A bomb attack targeting a police bus rocked the southern Turkish city of Mersin on the Mediterranean coast Tuesday, leaving at least 12 people wounded, local media reported.
Ambulances and fire engines were rushed to the scene, the state-run Anadolu news agency reported. Television footage showed plumes of white smoke rising above.
The initial wounded toll was cited by the private NTV broadcaster, citing sources from the local governor's office.
It was not immediately clear who carried out the attack. CNN-Turk channel said the bomb was detonated by remote-control.
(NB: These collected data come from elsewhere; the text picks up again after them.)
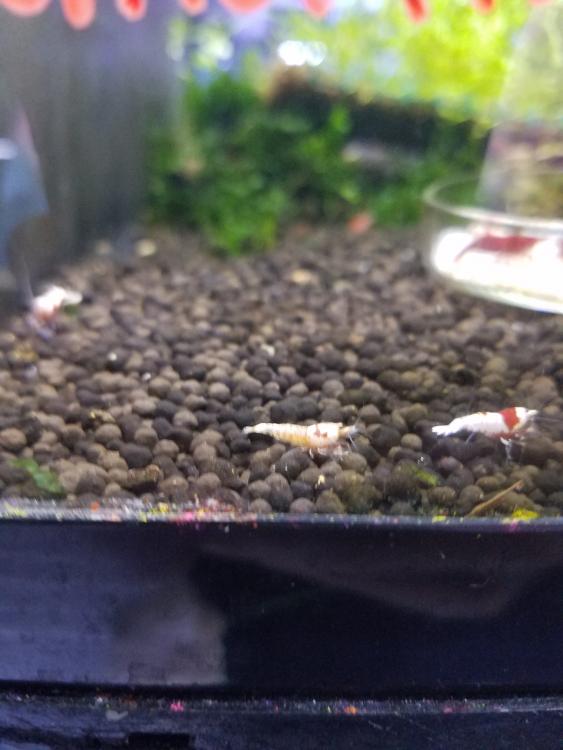 Find the location of a particular element. Image resolution: width=563 pixels, height=750 pixels. bowl is located at coordinates (521, 272). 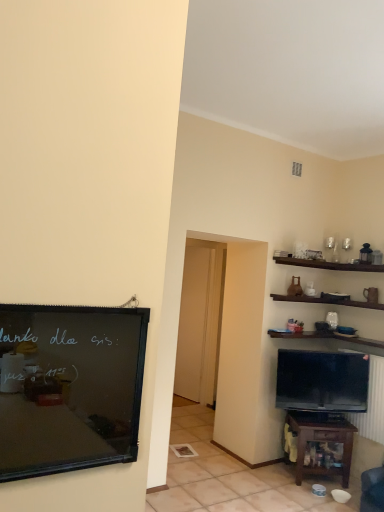 Locate an element on the screen. Image resolution: width=384 pixels, height=512 pixels. vacant space that is to the left of brown wooden table at lower right is located at coordinates (272, 476). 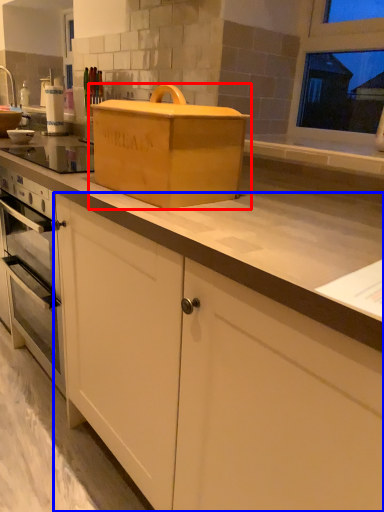 Question: Which object appears farthest to the camera in this image, cardboard box (highlighted by a red box) or cabinetry (highlighted by a blue box)?

Choices:
 (A) cardboard box
 (B) cabinetry

Answer: (B) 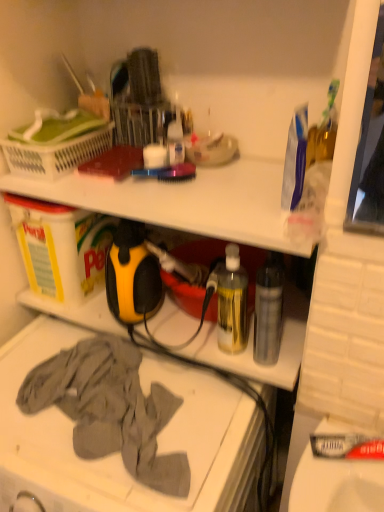 The image size is (384, 512). Find the location of `free space to the left of translucent plastic bottle at center, placed as the 2th bottle when sorted from right to left`. free space to the left of translucent plastic bottle at center, placed as the 2th bottle when sorted from right to left is located at coordinates 176,338. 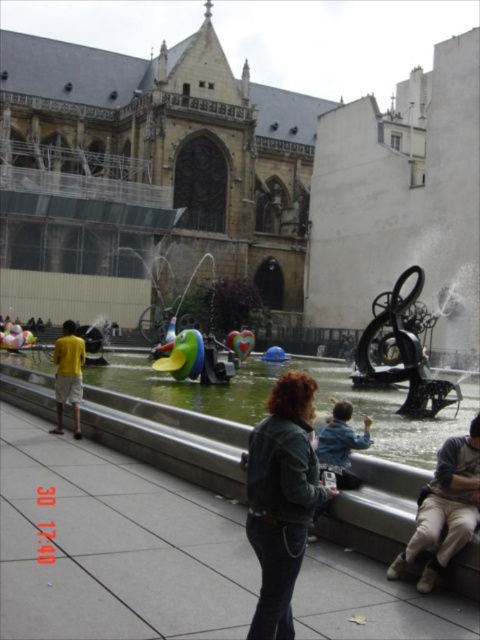 Question: Can you confirm if green rubber duck at center is positioned to the left of denim jacket at lower center?

Choices:
 (A) yes
 (B) no

Answer: (A)

Question: Which of the following is the farthest from the observer?

Choices:
 (A) (420, 520)
 (B) (337, 424)

Answer: (B)

Question: Can you confirm if green rubber duck at center is thinner than khaki cotton pants at lower right?

Choices:
 (A) yes
 (B) no

Answer: (B)

Question: Is denim jacket at lower center wider than yellow cotton shirt at left?

Choices:
 (A) yes
 (B) no

Answer: (B)

Question: Which object is farther from the camera taking this photo?

Choices:
 (A) khaki cotton pants at lower right
 (B) denim jacket at lower center

Answer: (B)

Question: Which point is farther to the camera?

Choices:
 (A) yellow cotton shirt at left
 (B) green rubber duck at center
 (C) denim jacket at lower center
 (D) khaki cotton pants at lower right

Answer: (A) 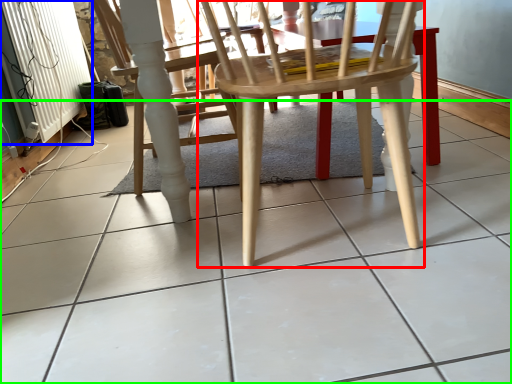 Question: Based on their relative distances, which object is farther from chair (highlighted by a red box)? Choose from radiator (highlighted by a blue box) and ceramic tile (highlighted by a green box).

Choices:
 (A) radiator
 (B) ceramic tile

Answer: (A) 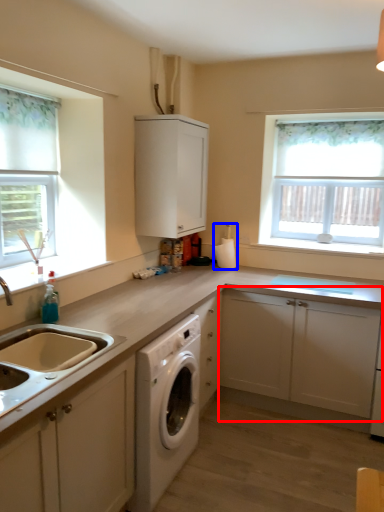 Question: Which object appears closest to the camera in this image, cabinetry (highlighted by a red box) or appliance (highlighted by a blue box)?

Choices:
 (A) cabinetry
 (B) appliance

Answer: (A) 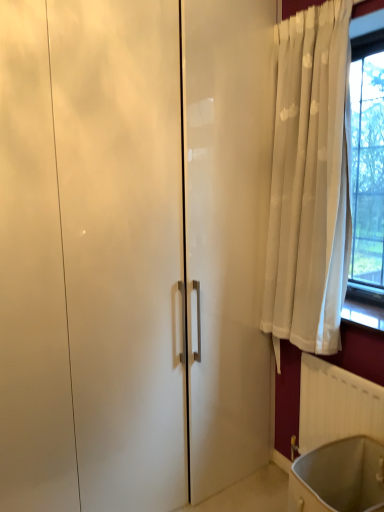 Question: In terms of height, does white plastic radiator at lower right look taller or shorter compared to matte white bath at lower right?

Choices:
 (A) tall
 (B) short

Answer: (A)

Question: From the image's perspective, relative to matte white bath at lower right, is white plastic radiator at lower right above or below?

Choices:
 (A) above
 (B) below

Answer: (A)

Question: Visually, is white plastic radiator at lower right positioned to the left or to the right of matte white bath at lower right?

Choices:
 (A) left
 (B) right

Answer: (B)

Question: From their relative heights in the image, would you say matte white bath at lower right is taller or shorter than white plastic radiator at lower right?

Choices:
 (A) short
 (B) tall

Answer: (A)

Question: Relative to white plastic radiator at lower right, is matte white bath at lower right in front or behind?

Choices:
 (A) front
 (B) behind

Answer: (A)

Question: Looking at their shapes, would you say matte white bath at lower right is wider or thinner than white plastic radiator at lower right?

Choices:
 (A) wide
 (B) thin

Answer: (A)

Question: Considering the positions of matte white bath at lower right and white plastic radiator at lower right in the image, is matte white bath at lower right bigger or smaller than white plastic radiator at lower right?

Choices:
 (A) big
 (B) small

Answer: (A) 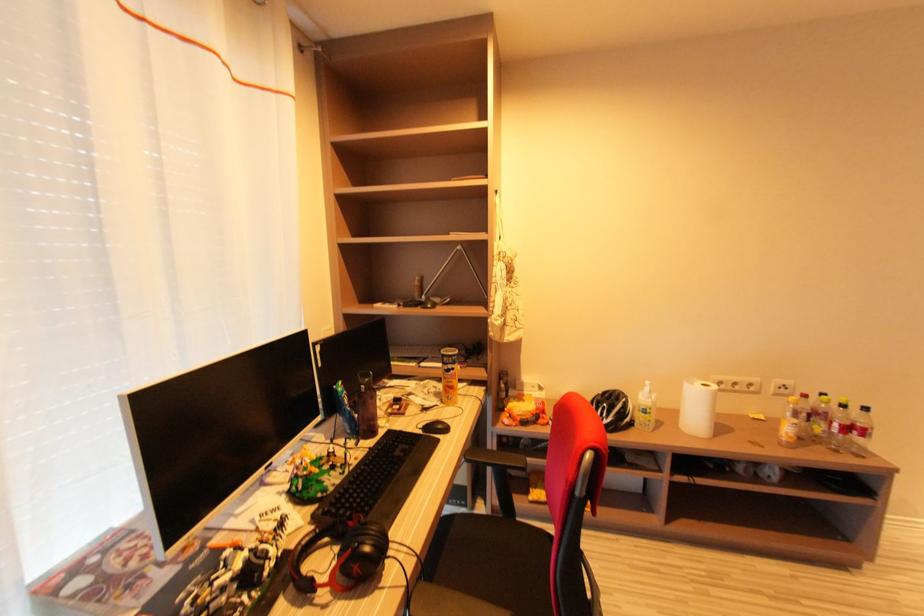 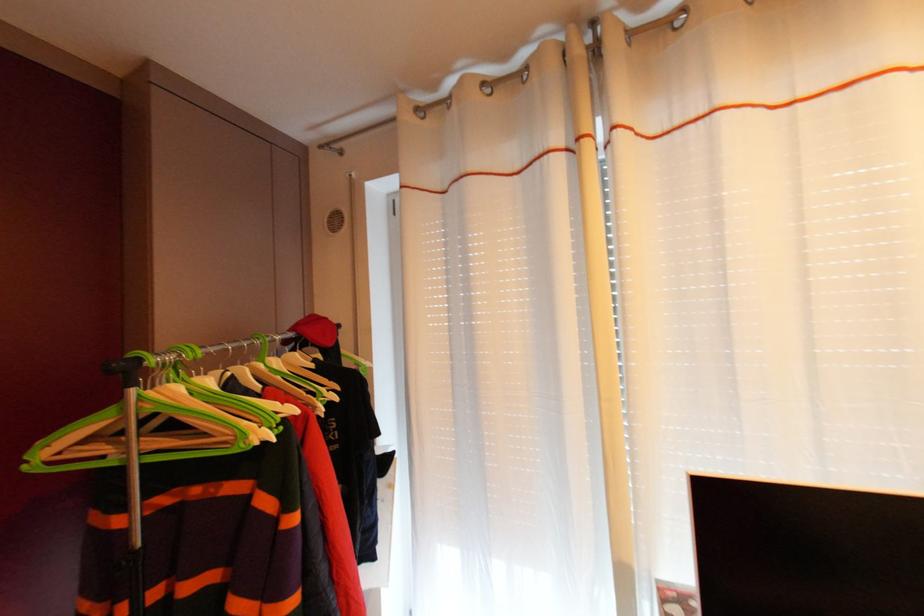 Question: The images are taken continuously from a first-person perspective. In which direction is your viewpoint rotating?

Choices:
 (A) Left
 (B) Right
 (C) Up
 (D) Down

Answer: (A) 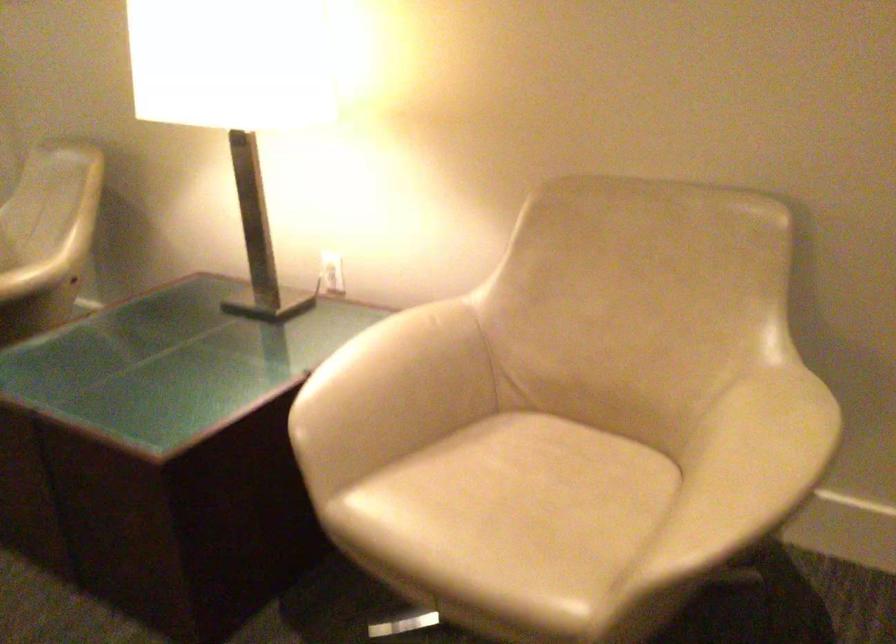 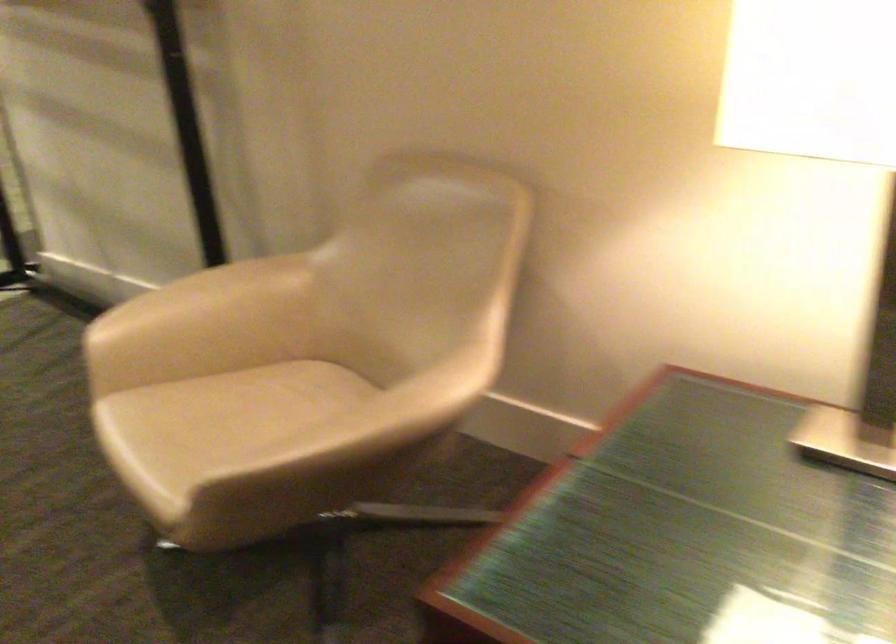 The images are taken continuously from a first-person perspective. In which direction are you moving?

The movement direction of the cameraman is left, forward. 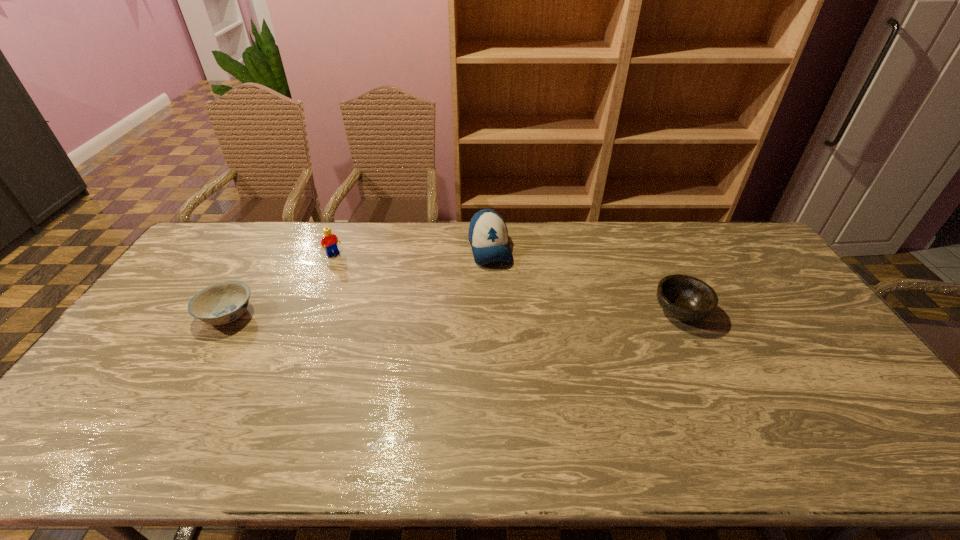 The height and width of the screenshot is (540, 960). I want to click on object that is the second nearest to the rightmost object, so click(x=330, y=240).

Where is `the third closest object relative to the second object from right to left`? Image resolution: width=960 pixels, height=540 pixels. the third closest object relative to the second object from right to left is located at coordinates (224, 302).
Images of the vehicle published by the Dogan news agency showed a white bus with its windows blown out by the force of the blast, a fire burning still in the back of the vehicle and glass scattered on the roadside.
Turkey was hit in 2016 by a succession of attacks that left hundreds dead in the bloodiest year of terror strikes in its history.
The attacks were blamed on IS jihadists who had taken swathes of territory in neighbouring Syria and Iraq as well as the outlawed Kurdistan Workers Party (PKK) who have battled the Turkish state in an insurgency lasting more than three decades.
An attack by a jihadist gunman on an elite nightclub in Istanbul just 75 minutes into New Year's Day in 2017 left 39 people dead, mainly foreigners.
There has since been a lull in similar attacks, but tensions and security remain high in big cities. The PKK still carry out sporadic attacks against the armed forces in the southeast.
Mersin, a major port of around one million people, lies well to the west of the PKK's main area of operation in the southeast.
The army has been combating the PKK in the Kurdish-majority southeast, in a relentless campaign to root out the group blacklisted by Turkey as well as its Western partners.